El último libro que publicó Pablo Suero fue «Figuras contemporáneas», que apareció en Buenos Aires en 1943. En este libro se anuncian los dos siguientes tomos de la serie que iniciaba, puesto que en el primero sólo están una parte de las personalidades que fue conociendo y entrevistando en su larga trayectoria como periodista, pero no llegarían a publicarse esas continuaciones porque el autor falleció en accidente de tráfico el 3 de febrero de ese 1943, antes incluso de que el libro llegara a imprimirse. En este volumen la figura más allegada para nosotros es Federico García Lorca, amigo de Suero, con el que se hizo una foto en el barco que en 1933 trasladó a ambos desde Montevideo a Buenos Aires, cuando el poeta granadino estuvo allí para el estreno de su obra teatral «Bodas de sangre». Al contemplar al orondo Suero al lado de Lorca en la cubierta del barco entendemos su apodo en el mundillo artístico bonaerense: «El Gordo» o «El Sapo»; y nos lo imaginamos en la noche porteña, en mitad de alguna acalorada discusión, sacando a relucir la mala leche que parece que le caracterizaba, mientras su amigo Carlos Gardel intenta contener su violencia diciéndole: «Che, Gordo, tranquilo, tranquilo». 

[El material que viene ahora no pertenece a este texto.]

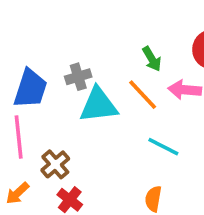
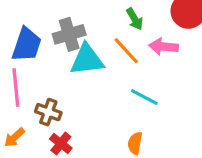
gray cross: (78, 77) -> (69, 34), size x1.4
brown cross: (55, 164) -> (48, 112), turned -30

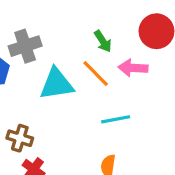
gray cross: (69, 34) -> (25, 46), moved
cyan line: (144, 97) -> (116, 119), turned -36

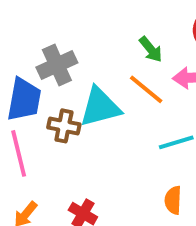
brown cross: (20, 138) -> (64, 126), moved

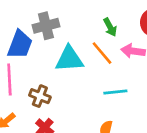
brown cross: (64, 126) -> (40, 96), moved

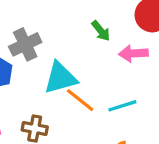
orange line: (102, 53) -> (80, 100), moved

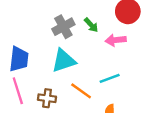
gray cross: (25, 44) -> (63, 27), moved
orange line: (80, 100) -> (81, 91), moved

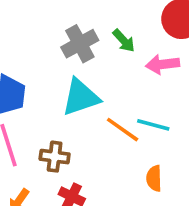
cyan line: (110, 78) -> (153, 125), turned 36
orange line: (81, 91) -> (123, 130), moved

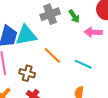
cyan triangle: (81, 97) -> (26, 35), moved
orange line: (123, 130) -> (52, 55), moved

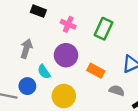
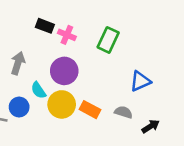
black rectangle: (38, 11) -> (45, 26), moved
orange rectangle: (96, 71) -> (90, 110), moved
yellow circle: (64, 96) -> (62, 104), moved

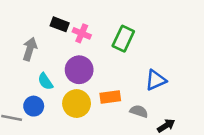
gray arrow: (18, 63) -> (30, 49), moved
cyan semicircle: (38, 90) -> (45, 81), moved
orange rectangle: (90, 110) -> (110, 97), moved, turned -36

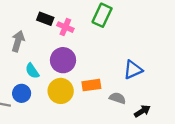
green rectangle: (123, 39) -> (102, 15), moved

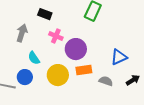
pink cross: (65, 27) -> (56, 36), moved
purple circle: (63, 60) -> (76, 49), moved
black arrow: (142, 111) -> (133, 80), moved

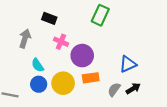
blue circle: (25, 77) -> (39, 84), moved
black arrow: (133, 80) -> (133, 88), moved
gray semicircle: (106, 81) -> (114, 90), turned -72

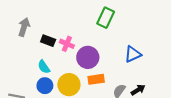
black rectangle: (49, 18) -> (48, 41), moved
gray arrow: (25, 39) -> (24, 27), moved
blue triangle: (128, 64) -> (133, 54), moved

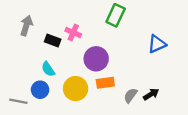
pink cross: (67, 44) -> (73, 32), moved
blue triangle: (133, 54) -> (157, 44), moved
blue circle: (45, 86) -> (40, 90), moved

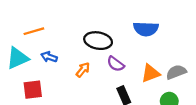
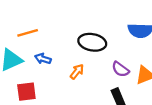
purple semicircle: (116, 64) -> (120, 69), moved

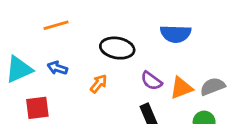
orange line: (28, 33) -> (56, 25), moved

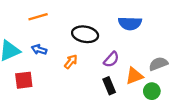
purple semicircle: (151, 81) -> (111, 59), turned -84
orange triangle: (181, 88) -> (134, 76), moved

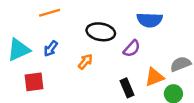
blue arrow: (39, 50) -> (51, 49), turned -72
purple semicircle: (111, 59) -> (132, 49), moved

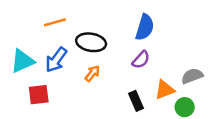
blue semicircle: (150, 20) -> (145, 27), moved, turned -75
black ellipse: (101, 32) -> (91, 42), moved
blue arrow: (51, 49) -> (56, 60), size x1.5

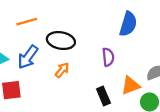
blue semicircle: (145, 27) -> (128, 24), moved
purple semicircle: (141, 60) -> (108, 57), turned -48

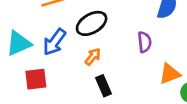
black ellipse: (61, 41) -> (92, 23), turned -40
black rectangle: (103, 96) -> (103, 86), moved

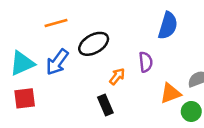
orange arrow: (93, 57) -> (117, 76), moved
red square: (36, 79) -> (25, 98), moved

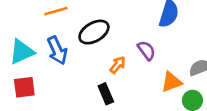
blue arrow: (57, 62) -> (57, 50), turned -60
purple semicircle: (146, 62) -> (147, 50), turned -30

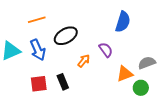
red square: (24, 87) -> (39, 84), moved
black rectangle: (106, 94) -> (63, 82), moved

Del blog Literaturas Noticias:El periodista argentino Pablo Suero desembarcó a finales de 1935 en la España febril que aguardaba entre soflamas y ansiedades las elecciones de febrero sin aceptar del todo que estaba también afilando los cuchillos del matadero. (Eso, por supuesto, lo vemos nosotros, profetas irrisorios que disponemos de aquel futuro para contemplarlo como contemplamos el destino inexorable de las malas novelas.) Durante los meses siguientes enviaría a su periódico una serie de crónicas donde dibujaba con esmerada prosa el aire de las calles, el humo de los cafés y, por encima de todo, el agridulce sabor de las palabras. Aunque ya entonces silbaban algunas balas, las palabras eran aún la materia prima de casi todos los estragos: hoy, setenta años después y con aquel futuro a nuestras espaldas, estremece oírlas en arengas, grandilocuencias o necedades, pero también conmueven como dardos melancólicos cuando tejen bromas, chascarrillos, habladurías, envidias o pequeños rencores ahora oxidados.

Suero conversó, y en muchos casos fraternizó, con la crema política e intelectual madrileña de la época, dio cumplida cuenta de sus conversaciones en los artículos que mandaba a Buenos Aires y, cuando terminaba el año, recopiló esos textos en un volumen cuyo título pregonaba a los cuatro vientos la postura del autor frente a la contienda ya iniciada. Para esas fechas, varios de sus interlocutores o actores secundarios habían sido baleados por la justicia reinante: el elocuente y vigoroso Calvo Sotelo, a quien vemos impartiendo doctrina a punto de convertirse en protomártir, el siempre cordial y fogoso José Antonio, el ocurrente Muñoz Seca, el engolado Maeztu y García Lorca, el gran cautivador cuyo fusilamiento se resiste a aceptar su amigo argentino al final de estas páginas. Otros morirán algo más tarde en la cárcel (Hoyos y Vinent, Miguel Hernández) o el exilio (Antonio Machado, Azaña, Juan Ramón Jiménez, Prieto, Largo Caballero, Jiménez de Asúa…); unos cuantos se afiliarán con resignación o entusiasmo a la España franquista (Gómez de la Serna, Benavente, Manuel Machado, Marquina, Baroja…); y unos pocos regresarán del destierro con las manos abiertas como Alberti o con el puño retórico todavía cerrado dentro del bolsillo.

Lo dicho entonces constituye, pues, la materia prima de este libro. Su materia oscura es el abismo que muchas de esas palabras excavaban y por el que todas se precipitaron.

Pablo Suero, (Gijón, 1898-Buenos Aires, 1943) emigró siendo niño a la Argentina, país donde alcanzó bastante notoriedad como reportero, traductor, dramaturgo y director de escena, aunque hoy es sobre todo recordado como letrista de varios tangos llevados a la fama por Carlos Gardel. En diciembre de 1936 (justo cuando preparaba la edición de España levanta el puño) contrató para su compañía a una jovencísima actriz que pocos años después se llamaría Eva Perón. Suero conoció a Lorca durante la visita de éste a Buenos Aires (1933-34), y a finales del 35 viajó a España para escribir las crónicas recogidas en este libro.